===== Data under study

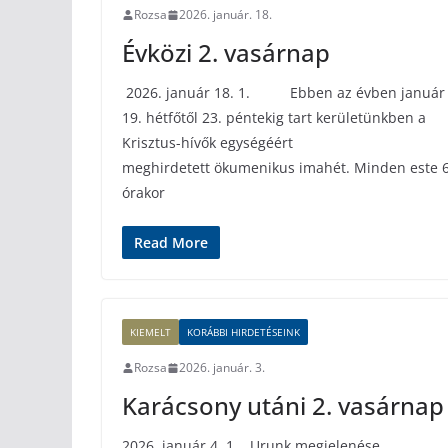
Rozsa
2026. január. 18.
Évközi 2. vasárnap
2026. január 18. 1. Ebben az évben január
19. hétfőtől 23. péntekig tart kerületünkben a
Krisztus-hívők egységéért
meghirdetett ökumenikus imahét. Minden este 
órakor
Read More
KIEMELT
KORÁBBI HIRDETÉSEINK
Rozsa
2026. január. 3.
Karácsony utáni 2. vasárnap
2026. január 4. 1. Urunk megjelenése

==========

--- Your task ---
In the listing above, find the line containing "2026. január. 18."; that line and every line after it, through the last, are to be retyped exactly.

--- Written response ---
2026. január. 18.
Évközi 2. vasárnap
2026. január 18. 1. Ebben az évben január
19. hétfőtől 23. péntekig tart kerületünkben a
Krisztus-hívők egységéért
meghirdetett ökumenikus imahét. Minden este 
órakor
Read More
KIEMELT
KORÁBBI HIRDETÉSEINK
Rozsa
2026. január. 3.
Karácsony utáni 2. vasárnap
2026. január 4. 1. Urunk megjelenése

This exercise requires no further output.